_Material for the task_
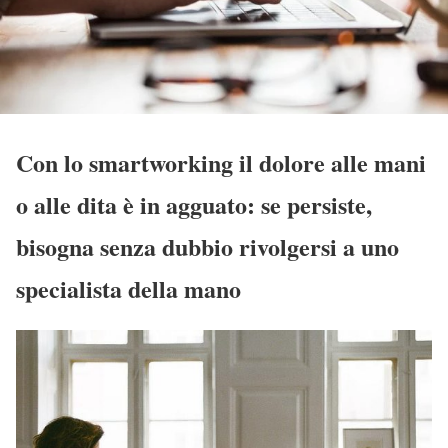
Con lo smartworking il dolore alle mani
o alle dita è in agguato: se persiste,
bisogna senza dubbio rivolgersi a uno
specialista della mano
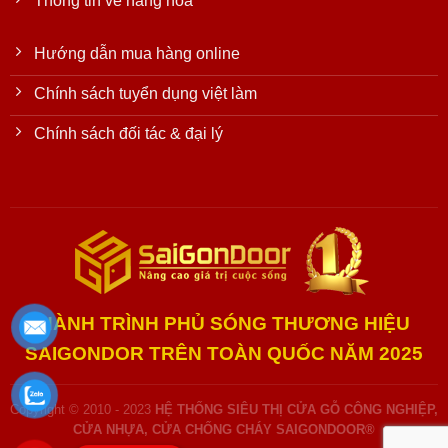
Thông tin về hàng hóa
Hướng dẫn mua hàng online
Chính sách tuyển dụng việt làm
Chính sách đối tác & đại lý
HÀNH TRÌNH PHỦ SÓNG THƯƠNG HIỆU
SAIGONDOR TRÊN TOÀN QUỐC NĂM 2025
Copyright © 2010 - 2023
HỆ THỐNG SIÊU THỊ CỬA GỖ CÔNG NGHIỆP,
CỬA NHỰA, CỬA CHỐNG CHÁY SAIGONDOOR®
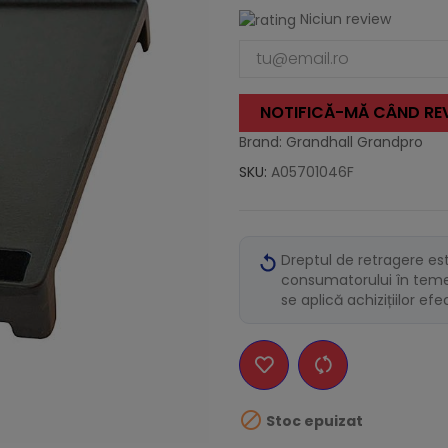
Niciun review
NOTIFICĂ-MĂ CÂND REV
Brand: Grandhall Grandpro
SKU:
A05701046F
Dreptul de retragere es
consumatorului în temei
se aplică achizițiilor ef

Stoc epuizat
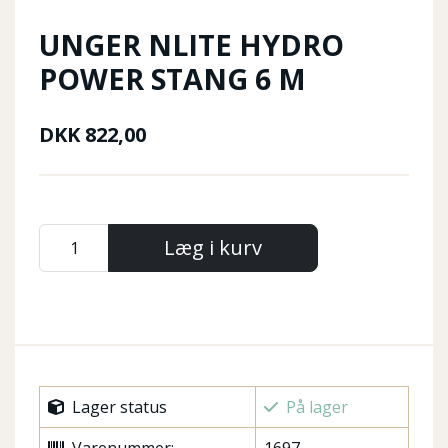
UNGER NLITE HYDRO
POWER STANG 6 M
DKK
822,00
Læg i kurv
Lager status
På lager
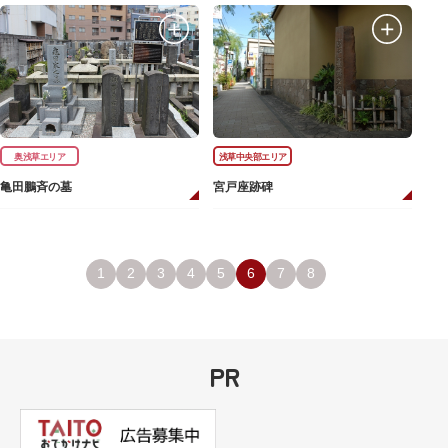
奥浅草エリア
浅草中央部エリア
亀田鵬斉の墓
宮戸座跡碑
1
2
3
4
5
6
7
8
PR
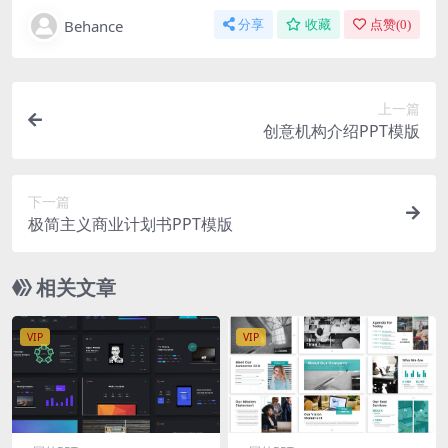
Behance
分享
收藏
点赞(
0
)
上一篇
创意机构介绍PPT模版
下一篇
极简主义商业计划书PPT模版
相关文章
VIP
VIP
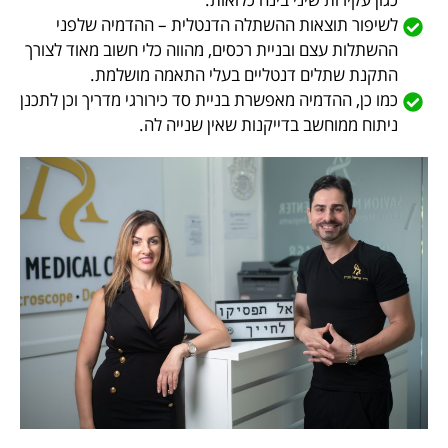
לשיפור תוצאות ההשתלה הדנטלית – ההדמיה שלפני
ההשתלות עצם ובניית רכסים, מהווה כלי חשוב מאוד לצורך
התקנת שתלים דנטליים בעלי התאמה מושלמת.
כמו כן, ההדמיה מאפשרת בניית סד כירורגי מדריך וכן לתכנן
ניתוח ממוחשב בדייקנות שאין שנייה לה.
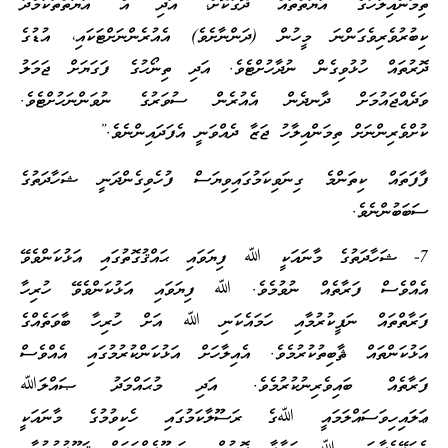
ތިމަންއިލާހުގެ އާޔަތްތައް ދޮގުކޮށް، އަދި އެ އާޔަތްތަކާމެދު
ކިބުރުވެރިވެގަންނަ މީހުން (ދަންނާށެވެ) އެއުރެންނަށްޓަކައި، އުޑުގެ
ދޮރުތައް ހުޅުވިގެން ނުދާހުށްޓެވެ. އަދި ތިނޯހުގެ ފަގަޔަށް ޖަމަލު
ވަދެއްޖައުމަށް ދާނދެން އެއުރެން ސުވަރުގެ ނުވަންނަހުށްޓެވެ.
ކުށްވެރިންނަށް ތިމަންއިލާހު ޖަޒާ ދެއްވަނީ އެފަދައިންނެވެ.”
ފާފަތައް ކިތަންމެ ގިނަވިކަމުގައިވިޔަސް ފުހެވިގެންދަނީ ޝަހާދަތުގެ
ސަބަބުންނެވެ.
7- ޝަހާދަތުގެ މާނައަކީ ﷲ ފިޔަވައި ޙައްޤުގޮތުގައި އަޅުކަންވެވޭ
އެއްވެސް ފަރާތެއް ނުވުމެވެ. ﷲ ފިޔަވައި އަޅުކަންވެވޭ ހުރިހާ
ފަރާތްތައް ނަފީކުރުމާއި ހަމައެކަނި ﷲ އަށް ހުރިހާ ބާވަތެއްގެ
އަޅުކަންތައް ޘާބިތުކުރުމެވެ. އެއިލާހަށް އަޅުކަންކުރުމުގައި އެއްވެސް
ފަރާތެއް ބައިވެރިނުކުރުމެވެ. އަދި މުޙައްމަދު ޞައްލަﷲ
ޢަލައިހިވަސައްލަމައީ ﷲގެ ރަސޫލާކަމުގައި ހެކިވުމުގެ މާނައަކީ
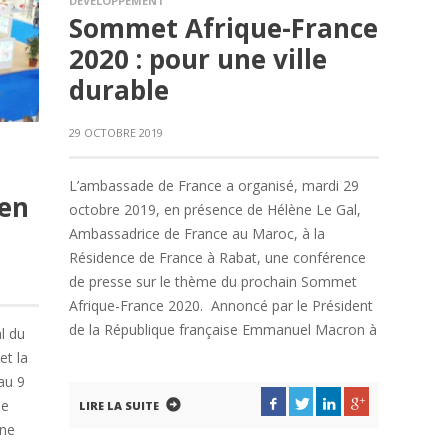
DÉVELOPPEMENT
Sommet Afrique-France
2020 : pour une ville
durable
29 OCTOBRE 2019
L’ambassade de France a organisé, mardi 29
 en
octobre 2019, en présence de Hélène Le Gal,
Ambassadrice de France au Maroc, à la
Résidence de France à Rabat, une conférence
de presse sur le thème du prochain Sommet
Afrique-France 2020. Annoncé par le Président
de la République française Emmanuel Macron à
l du
et la
au 9
me
LIRE LA SUITE
une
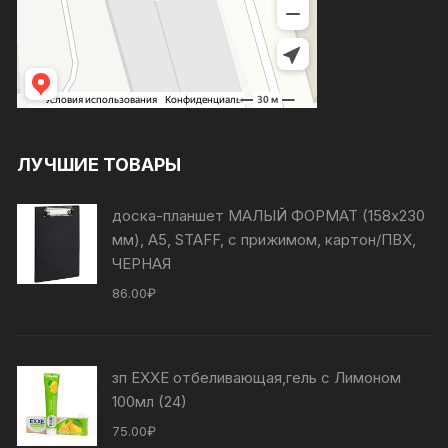
ЛУЧШИЕ ТОВАРЫ
доска-планшет МАЛЫЙ ФОРМАТ (158х230
мм), А5, STAFF, с прижимом, картон/ПВХ,
ЧЕРНАЯ
86.00
₽
зп EXXE отбеливающая,гель с Лимоном
100мл (24)
75.00
₽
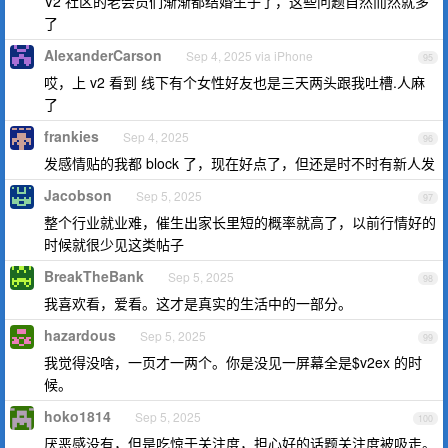
V2 社区的老会员们渐渐都结婚生子了，这些问题自然而然就多
了
AlexanderCarson
Sep 4, 2025 via iPhone
95
哎，上 v2 看到 线下有个女性好友也是三天两头跟我吐槽.人麻
了
frankies
Sep 4, 2025
96
发感情贴的我都 block 了，现在好点了，但还是时不时有新人发
Jacobson
Sep 5, 2025
97
整个行业就业难，催生出家长里短的概率就高了，以前行情好的
时候就很少见这类帖子
BreakTheBank
Sep 5, 2025
98
我喜欢看，爱看。这才是真实的生活中的一部分。
hazardous
Sep 5, 2025
99
我觉得没啥，一页才一两个。你是没见一屏幕全是$v2ex 的时
候。
hoko1814
Sep 5, 2025
100
厌恶感没有，但是吃惊于关注度，担心好的话题关注度被吸走。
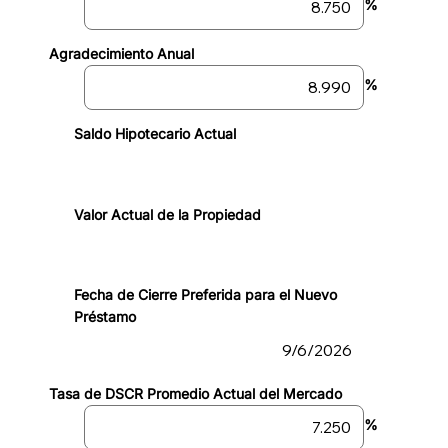
%
Agradecimiento Anual
%
Saldo Hipotecario Actual
Valor Actual de la Propiedad
Fecha de Cierre Preferida para el Nuevo
Préstamo
Tasa de DSCR Promedio Actual del Mercado
%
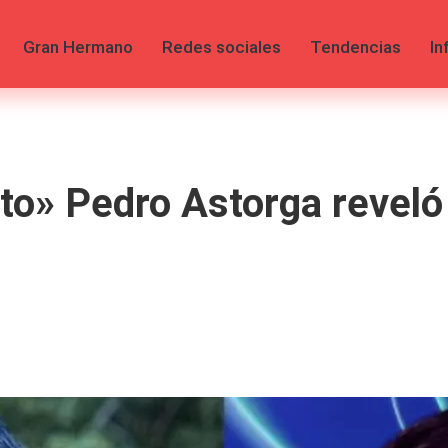
Gran Hermano
Redes sociales
Tendencias
In
o» Pedro Astorga reveló 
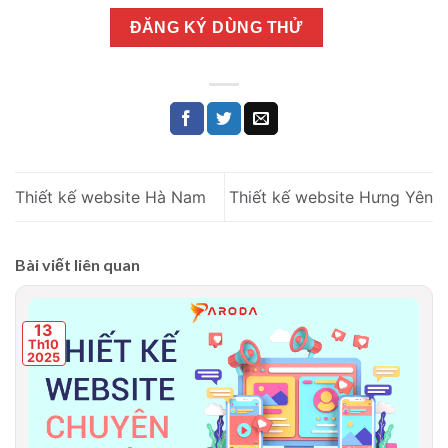
ĐĂNG KÝ DÙNG THỬ
Thiết kế website Hà Nam
Thiết kế website Hưng Yên
Bài viết liên quan
13
Th10
2025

_Requirement_
Would you filter the records and copy each line that contains the word "Sommet"?

_Worked solution_
Sommet Afrique-France
de presse sur le thème du prochain Sommet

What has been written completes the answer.